La ville du Havre ayant été détruite pendant la guerre, ses bâtiments sont plutôt récents, « d’inspiration américaine » selon notre sympathique logeur, alors en gros, il y a pas mal de buildings, des blocs et une utilisation importante et « reconnue par l’UNESCO » du béton. Malgré ça, on se sentait encore plutôt en France qu’aux Amériques, mais bon, s’ils le disent!
Nous avons ensuite trouvé le musée que nous cherchions, vers le port, et il était fort heureusement ouvert! Ses collections sont un peu hétéroclites, entre l’art moderne, l’impressionnisme, une salle monographique (je ne me souviens même plus du nom du peintre, mais c’était intéressant), de la gravure sur métal, du pointillisme… sur écran plasma! Et des peintures figuratives anciennes et plus récentes. Le thème qui rapproche toute cette collection est beaucoup le lien que les artistes ont avec la ville je crois, par naissance ou inspiration. Bref, jolie visite, la lumière de la matinée éclairait parfaitement les œuvres, mieux qu’au Louvre il me semble, et mon amoureux et moi y avons chacun trouvé quelques coups de cœur.
En sortant, vu le joli temps qu’il faisait, nous avons longé le port pour regarder la mer jusqu’à retourner à notre plage pierreuse où on s’est offert un deuxième dîner de frites et de hotdogs chez Victor (deuxième test concluant : toujours aussi bon!) avant de s’étendre par terre et de somnoler sous le soleil, malgré le temps un peu frais pour faire de la plage.

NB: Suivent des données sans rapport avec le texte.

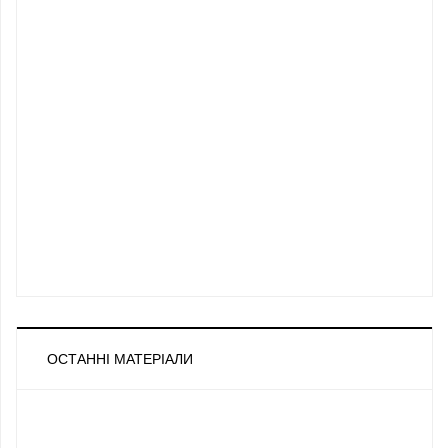
ОСТАННІ МАТЕРІАЛИ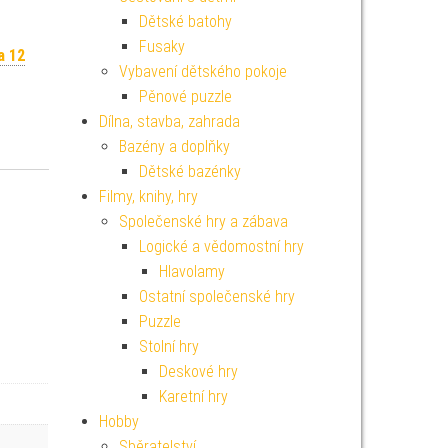
Dětské batohy
Fusaky
a 12
Vybavení dětského pokoje
Pěnové puzzle
Dílna, stavba, zahrada
Bazény a doplňky
Dětské bazénky
Filmy, knihy, hry
Společenské hry a zábava
Logické a vědomostní hry
Hlavolamy
Ostatní společenské hry
Puzzle
Stolní hry
Deskové hry
Karetní hry
Hobby
Sběratelství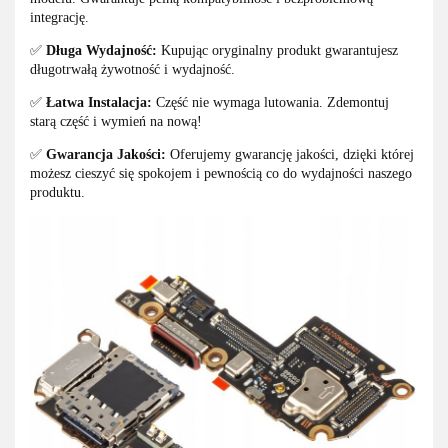
integrację.
✅
Długa Wydajność:
Kupując oryginalny produkt gwarantujesz
długotrwałą żywotność i wydajność.
✅
Łatwa Instalacja:
Część nie wymaga lutowania. Zdemontuj
starą część i wymień na nową!
✅
Gwarancja Jakości:
Oferujemy gwarancję jakości, dzięki której
możesz cieszyć się spokojem i pewnością co do wydajności naszego
produktu.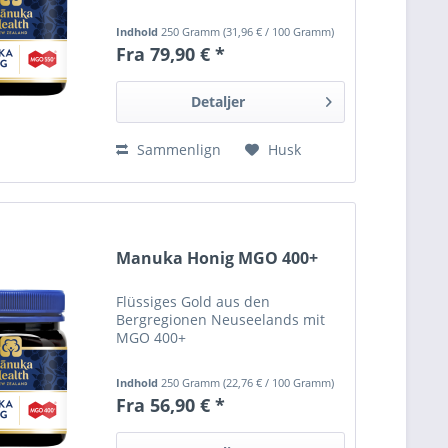
Indhold
250 Gramm
(
31,96 €
/ 100 Gramm)
Fra 79,90 € *
Detaljer
Sammenlign
Husk
Manuka Honig MGO 400+
Flüssiges Gold aus den
Bergregionen Neuseelands mit
MGO 400+
Indhold
250 Gramm
(
22,76 €
/ 100 Gramm)
Fra 56,90 € *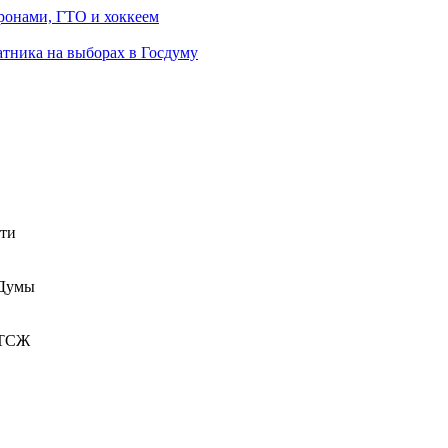
ронами, ГТО и хоккеем
атника на выборах в Госдуму
сти
 Думы
 ТСЖ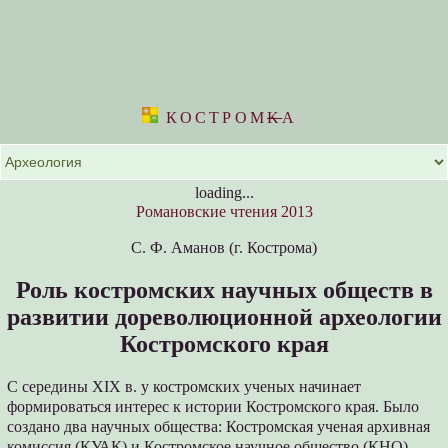
КОСТРОМ
K
А
loading...
Романовские чтения 2013
С. Ф. Аманов (г. Кострома)
Роль костромских научных обществ в
развитии дореволюционной археологии
Костромского края
С середины XIX в. у костромских ученых начинает
формироваться интерес к истории Костромского края. Было
создано два научных общества: Костромская ученая архивная
комиссия (КУАК) и Костромское научное общество (КНО).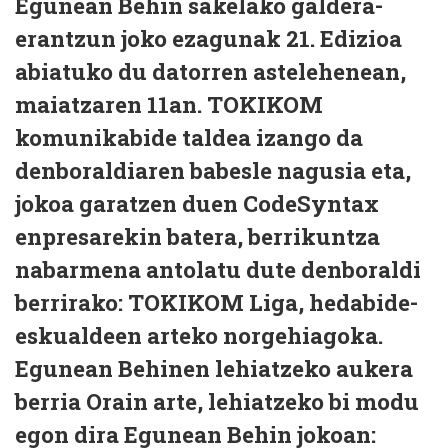
Egunean Behin sakelako galdera-
erantzun joko ezagunak 21. Edizioa
abiatuko du datorren astelehenean,
maiatzaren 11an. TOKIKOM
komunikabide taldea izango da
denboraldiaren babesle nagusia eta,
jokoa garatzen duen CodeSyntax
enpresarekin batera, berrikuntza
nabarmena antolatu dute denboraldi
berrirako: TOKIKOM Liga, hedabide-
eskualdeen arteko norgehiagoka.
Egunean Behinen lehiatzeko aukera
berria Orain arte, lehiatzeko bi modu
egon dira Egunean Behin jokoan: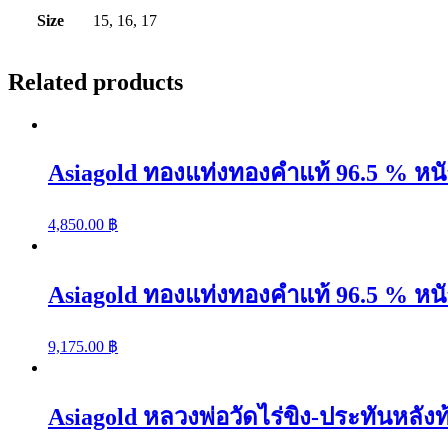
บาท
Size
15, 16, 17
ลาย
เบนซ์
Related products
คั่น
พิกุล
ลงยา(ส้ม)
quantity
Asiagold ทองแท่งทองคำแท้ 96.5 % หนัก
4,850.00
฿
Asiagold ทองแท่งทองคำแท้ 96.5 % หนั
9,175.00
฿
Asiagold หลวงพ่อวัดไร่ขิง-ประทันหลังท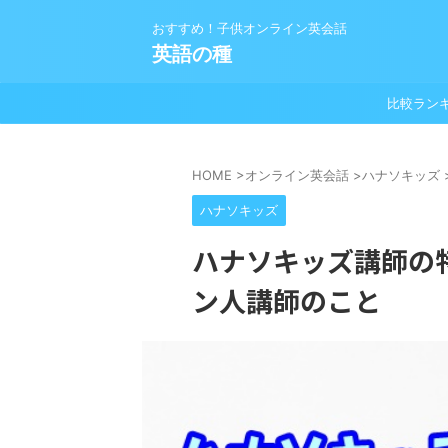
おすすめ！子供オンライン英会話
英語の種
比較ラン
HOME
>
オンライン英会話
>
ハナソキッズ
ハナソキッズ
ハナソキッズ講師の
ン人講師のこと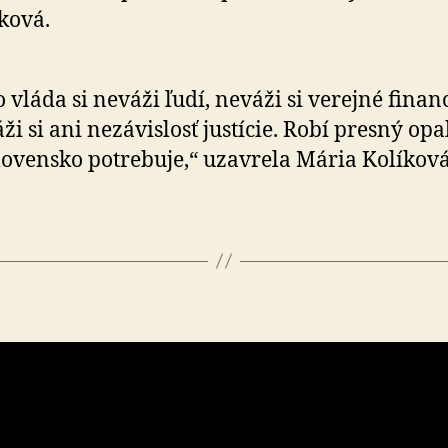
ková.
o vláda si neváži ľudí, neváži si verejné finan
ži si ani nezávislosť justície. Robí presný opa
lovensko potrebuje,“ uzavrela Mária Kolíková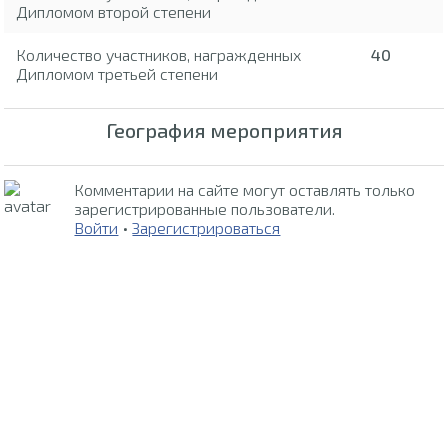
Дипломом второй степени
Количество участников, награжденных
40
Дипломом третьей степени
География мероприятия
Комментарии на сайте могут оставлять только
зарегистрированные пользователи.
Войти
•
Зарегистрироваться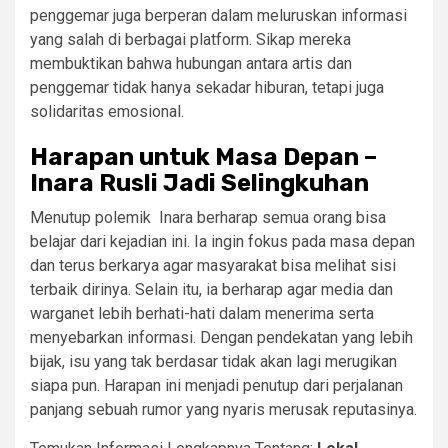
penggemar juga berperan dalam meluruskan informasi
yang salah di berbagai platform. Sikap mereka
membuktikan bahwa hubungan antara artis dan
penggemar tidak hanya sekadar hiburan, tetapi juga
solidaritas emosional.
Harapan untuk Masa Depan –
Inara Rusli Jadi Selingkuhan
Menutup polemik Inara berharap semua orang bisa
belajar dari kejadian ini. Ia ingin fokus pada masa depan
dan terus berkarya agar masyarakat bisa melihat sisi
terbaik dirinya. Selain itu, ia berharap agar media dan
warganet lebih berhati-hati dalam menerima serta
menyebarkan informasi. Dengan pendekatan yang lebih
bijak, isu yang tak berdasar tidak akan lagi merugikan
siapa pun. Harapan ini menjadi penutup dari perjalanan
panjang sebuah rumor yang nyaris merusak reputasinya.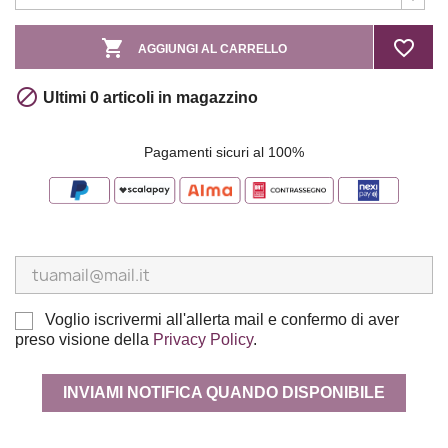

favorite_border
AGGIUNGI AL CARRELLO

Ultimi 0 articoli in magazzino
Pagamenti sicuri al 100%
Voglio iscrivermi all'allerta mail e confermo di aver
preso visione della
Privacy Policy
.
INVIAMI NOTIFICA QUANDO DISPONIBILE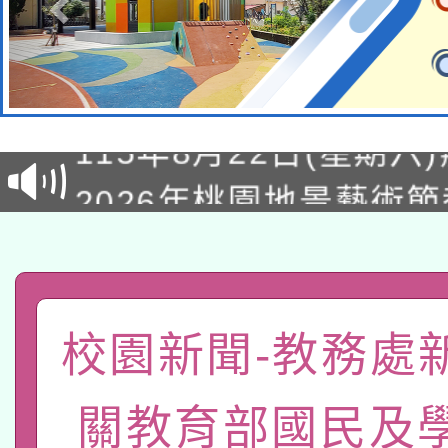
轉知經濟部水利署委託
115年8月22日(星期六)
業技術研究院辦理「11
2026年桃園地景藝術
桃園市孔廟祈福系列活
用水績優單位及節水達
「2026桃園藝術巡演
開 智慧啟航」
動」
轉知教育部國民及學前
關事宜
函轉國家教育研究院中心
國立臺灣師範大學辦理「1
校園新聞-教務處
轉知教育部國民及學前
原住民族教育政策研討
年度健康促進學校輔導
關教育部國民及
函轉國立臺灣師範大學
新北市政府教育局辦理「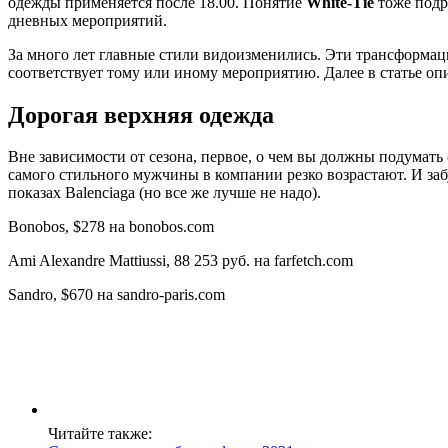
одежды применяется после 18.00. Понятие
White-Tie
тоже подр
дневных мероприятий.
За много лет главные стили видоизменились. Эти трансформац
соответствует тому или иному мероприятию. Далее в статье оп
Дорогая верхняя одежда
Вне зависимости от сезона, первое, о чем вы должны подумать
самого стильного мужчины в компании резко возрастают. И забу
показах Balenciaga (но все же лучше не надо).
Bonobos, $278 на bonobos.com
Ami Alexandre Mattiussi, 88 253 руб. на farfetch.com
Sandro, $670 на sandro-paris.com
Читайте также: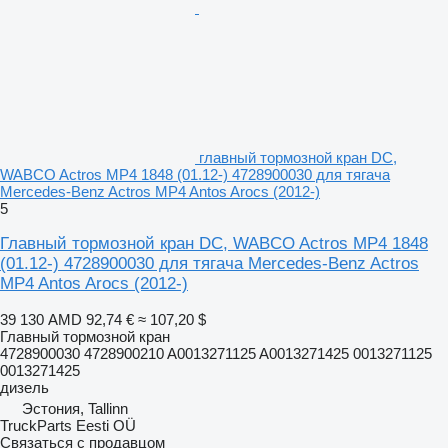
главный тормозной кран DC,
WABCO Actros MP4 1848 (01.12-) 4728900030 для тягача
Mercedes-Benz Actros MP4 Antos Arocs (2012-)
5
Главный тормозной кран DC, WABCO Actros MP4 1848
(01.12-) 4728900030 для тягача Mercedes-Benz Actros
MP4 Antos Arocs (2012-)
39 130 AMD
92,74 €
≈ 107,20 $
Главный тормозной кран
4728900030 4728900210 A0013271125 A0013271425 0013271125
0013271425
дизель
Эстония, Tallinn
TruckParts Eesti OÜ
Связаться с продавцом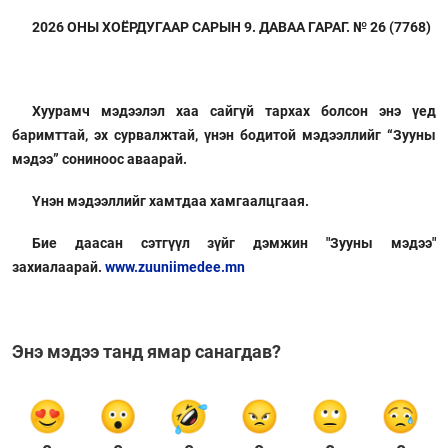
2026 ОНЫ ХОЁРДУГААР САРЫН 9. ДАВАА ГАРАГ. № 26 (7768)
Хуурамч мэдээлэл хаа сайгүй тархах болсон энэ үед
баримттай, эх сурвалжтай, үнэн бодитой мэдээллийг “Зууны
мэдээ” сониноос аваарай.
Үнэн мэдээллийг хамтдаа хамгаалцгаая.
Бие даасан сэтгүүл зүйг дэмжин "Зууны мэдээ"
захиалаарай.
www.zuuniimedee.mn
Энэ мэдээ танд ямар санагдав?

Nous sommes ensuite remontés vers la ville pour reprendre nos sacs chez notre cher hôte à qui nous avons raconté tout notre séjour pendant qu’il s’affairait à ranger son petit hôtel (il était toujours là! À croire qu’il y travaillait seul!). Mais bon, comme j’ai dit, si c’est ça un hôtel deux étoiles, je ne vois pas pourquoi on pourrait en vouloir plus! Les chambres étaient grandes, propres, le service était extrêmement courtois (je me répète hein? Mais on ne voit pas ça à Paris… ou à Londres!) et on avait accès à Internet! Bref, nous avons quitté le gentil monsieur pour se chasser des salades… après deux jours chez Victor, on finit par avoir besoin de légumes éventuellement! Alors on est remontés en ville, s’émerveillant à chaque fois qu’une voiture s’arrêtait pour nous laisser passer à un passage pour piétons (incroyable! Le Havre est la plus belle ville du monde! Nah, après Québec! Et je ne suis pas biaisée du tout! :P). Nous avons finalement trouvé un petit café qui servait à manger toute la journée (heureusement, il était tôt pour souper en France!) et où un petit chien jappait sans cesse à la table voisine. Mais les salades étaient bonnes et nous sommes repartis satisfaits, en marchant vers la station de train qui nous ramènerait à Paris.